MrPowers / chispa

PySpark test helper methods with beautiful error messages
https://mrpowers.github.io/chispa/
MIT License
586 stars 65 forks source link

Handle nested nullability #44

Open machielg opened 2 years ago

machielg commented 2 years ago

When using ignore_nullable=True chispa still sees differences in ArrayType because there's a nullable difference in the inner type:

StructField(my_arr_col,ArrayType(StringType,false),false) StructField(my_arr_col,ArrayType(StringType,true),true)

etlundquist commented 2 years ago

yeah I'm having the same problem. I've had to abandon this library when testing dataframe equality with nested/complex datatypes.

orcascope commented 1 year ago

@machielg Is this still an issue? I see that the below test shows both schemas are equal, returning true

as1 = StructType([StructField("ar", ArrayType(StringType(), False), False)])
as2 = StructType([StructField("ar", ArrayType(StringType(), True), True)])
print(are_schemas_equal_ignore_nullable(as1, as2))

True

orcascope commented 1 year ago

But if the elementType of the ArrayType is a complex StructType, then the nullability differences are still considered. The below check returns False.

def test_schema_nullability_insensitive_comparisons_with_arrays():
    s1 = StructType([StructField("f1", ArrayType(IntegerType(), True), True),
                     StructField("f2", ArrayType(
                         StructType([StructField("latlong", IntegerType(), False),
                         StructField("price", ArrayType(IntegerType(), False), False)]), True), True)])
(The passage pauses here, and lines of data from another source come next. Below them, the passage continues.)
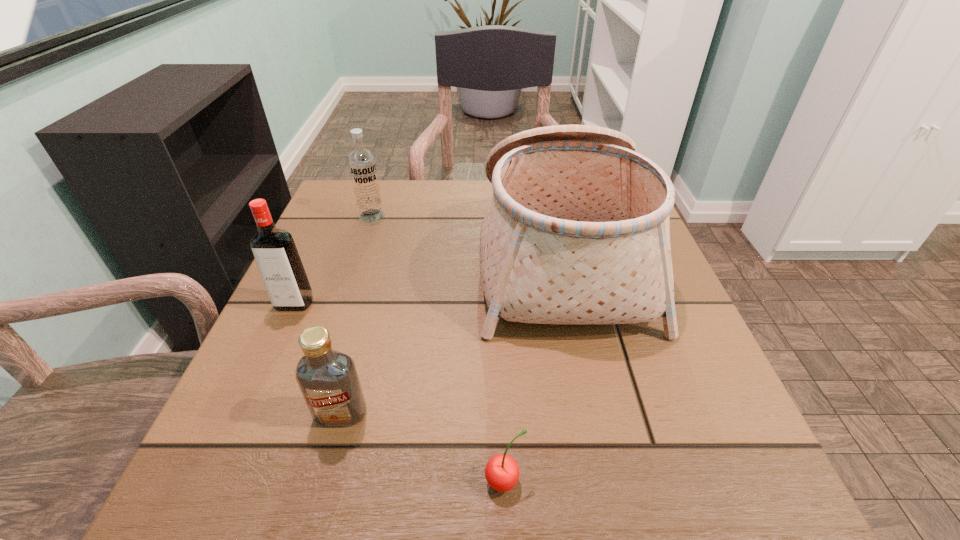 I want to click on object positioned at the far right corner, so click(577, 231).

Locate an element on the screen. This screenshot has width=960, height=540. free location at the far edge is located at coordinates (476, 190).

At what (x,y) coordinates should I click in order to perform the action: click on vacant position at the near edge of the desktop. Please return your answer as a coordinate pair (x, y). This screenshot has width=960, height=540. Looking at the image, I should click on (457, 503).

In the image, there is a desktop. Identify the location of vacant space at the left edge. (362, 241).

Locate an element on the screen. free space at the right edge is located at coordinates (692, 430).

Identify the location of free spot at the far left corner of the desktop. This screenshot has height=540, width=960. (346, 230).

Where is `vacant space at the near left corner of the desktop`? The width and height of the screenshot is (960, 540). vacant space at the near left corner of the desktop is located at coordinates (225, 474).

Where is `free spot at the near right corner of the desktop`? The width and height of the screenshot is (960, 540). free spot at the near right corner of the desktop is located at coordinates (728, 485).

I want to click on unoccupied area between the tallest object and the farthest vodka, so click(x=467, y=235).

The height and width of the screenshot is (540, 960). I want to click on unoccupied position between the cherry and the basket, so click(x=533, y=369).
    s2 = StructType([StructField("f1", ArrayType(IntegerType(), True), True),
                     StructField("f2", ArrayType(
                         StructType([StructField("latlong", IntegerType(), True),
                         StructField("price", ArrayType(IntegerType(), True), True)]), True), True)])

    print(are_schemas_equal_ignore_nullable(s1, s2))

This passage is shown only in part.